From "Living With the Devil" by Stephen Batchelor. Copyright 2004 by Stephen Batchelor. Reprinted with permission from Riverhead Books.

In popular mythology, devils are quixotic and cruel tyrants who relish tormenting their victims. Their vitality obscures how the demonic is subjectively experienced as a state of existential and psychological paralysis. When seized by a demon, one feels suffocated, oppressed, and fatigued as one struggles to be free from what entraps one. The devil is a way of talking about that which blocks one's path in life, frustrated one's aspirations, makes one feel stuck, hemmed in, obstructed. While the Hebrew Satan means "adversary," the Greek diabolos means "one who throws something across the path." In India, Buddha called the devil Mara, which in Pali and Sanskrit means "the killer."

In an early discourse entitled "The Striving", Gotama recalls,

I was living on the bank of the Neranjara River engaged in deep struggle, practicing meditation with all my strength in the effort to find freedom. Then Mara came up to me and started talking in words appearing full of sympathy: "You are so thin and pale," he said. "You must be nearly dead. It would be far better to live. You could do much better by leading a holy life."

The devil appears to have Buddha's best interests at hear. At first glance, what he says seems reasonable. Mara discourages Buddha's asceticism and extols a life dedicated to doing good in the world. He does not encourage Gotama to do anything evil. His aim is to weaken his resolve to be free from the compulsive drives that trap him in cycles of anguish.

While speaking to Gotama, Mara "stood right next to Buddha." The devil insinuates himself in such a way that he seems to be part of Buddha's own thinking. But Buddha recognizes him, saying,

I see your troops around me, Mara, but I will proceed with the struggle. Even if the whole world cannot defeat your arms, I will destroy it with the power of wisdom just as unfired pot is smashed by stone.

To show his potency, Mara is depicted as a warlord mounted on an elephant, commanding a legion of troops. Buddha did not consider "any power so hard to conquer as the power of Mara." He enumerates the armies under Mara's command as sensual desire discontent, hunger and thirst, craving, lethargy, fear, doubt, restlessness, longing for gain, praise, honor and fame, and extolling oneself while disparaging others. Gotama tells of how he struggled to be free from these forces that seemed to besiege and attack him, blur his vision, darken his understanding, and thus divert him from his goal of freedom.

Identifying with a desire or a fear tightens the knot that binds one to it and, thereby, the sway it can have over one. Only when Buddha was able to experience the desires and fears that threatened to overwhelm him as nothing but impersonal and ephemeral conditions of mind and body, did they lose their power to mesmerize him. Instead of perceiving them as forces of an avenging army intent on destruction, he recognized that they were no more solid than brittle, unfired pots that crumble on being struck by a well-aimed stone. As soon as Buddha stopped compulsively identifying the thoughts, feelings, and sensations that arose within him as "me" or "mine," Mara could no longer influence him.

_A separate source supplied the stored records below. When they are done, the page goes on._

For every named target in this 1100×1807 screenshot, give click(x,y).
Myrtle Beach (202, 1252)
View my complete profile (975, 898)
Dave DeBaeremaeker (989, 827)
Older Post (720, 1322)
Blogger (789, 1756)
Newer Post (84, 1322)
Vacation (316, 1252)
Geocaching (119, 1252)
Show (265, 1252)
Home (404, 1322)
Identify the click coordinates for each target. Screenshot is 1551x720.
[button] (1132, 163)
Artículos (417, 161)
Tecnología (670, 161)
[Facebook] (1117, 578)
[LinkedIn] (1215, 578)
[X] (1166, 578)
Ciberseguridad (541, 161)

This does not mean that Buddha was either unaware of these thought and feelings or that they no longer occurred for him. Rather than deleting them, he discovered a way of being with them in which they could gain no purpose on him. Mara describes this with an analogy:

I remember once seeing a crow hovering above a lump of fat on the ground. "Food!" it thought. But the lump turned out to be a rock, hard and incredible; the crow flew away in disgust. I too have had enough; I'm like that crow pecking at a rock; I'm finished with Gotama.

Buddha makes himself immune to Mara. No matter how much Mara tries to inveigle his way into his mind, Buddha remains calm and equanimous. He inhabits that free and selfless space that is outside of Mara's range. He is one "whom Mara cannot overcome, any more than the winds can overcome the Himalaya." Buddha compares someone who has "deprived Mara's eye of its opportunity" to a deer wandering at east in the remote depths of a forest, who "walks without fear, stands without fear, sits without fear, lies down without fear." For, having "blindfolded Mara," he becomes "invisible" to the devil. Mara, however, compares himself to a crab whose limbs have been ton off by children. He says to Buddha: "All those distortions, maneuvers, and contortions of mine have been cut off, broken, and smashed to bits by you."

Unless we are prepared to regard the devil as a ghostly apparition who sits down and has conversations with Buddha, we cannot but understand him as a metaphoric way of describing Buddha' own inner life. Although Buddha is said to have "conquered" the forces of Mara on achieving awakening, that did not prevent Mara from harassing him until shortly before his death fifty years later. Mara's tireless efforts to undermine Buddha by accusing him of insincerity, self-deception, idleness, arrogance, and aloofness are ways of describing the doubts within Buddha's mind.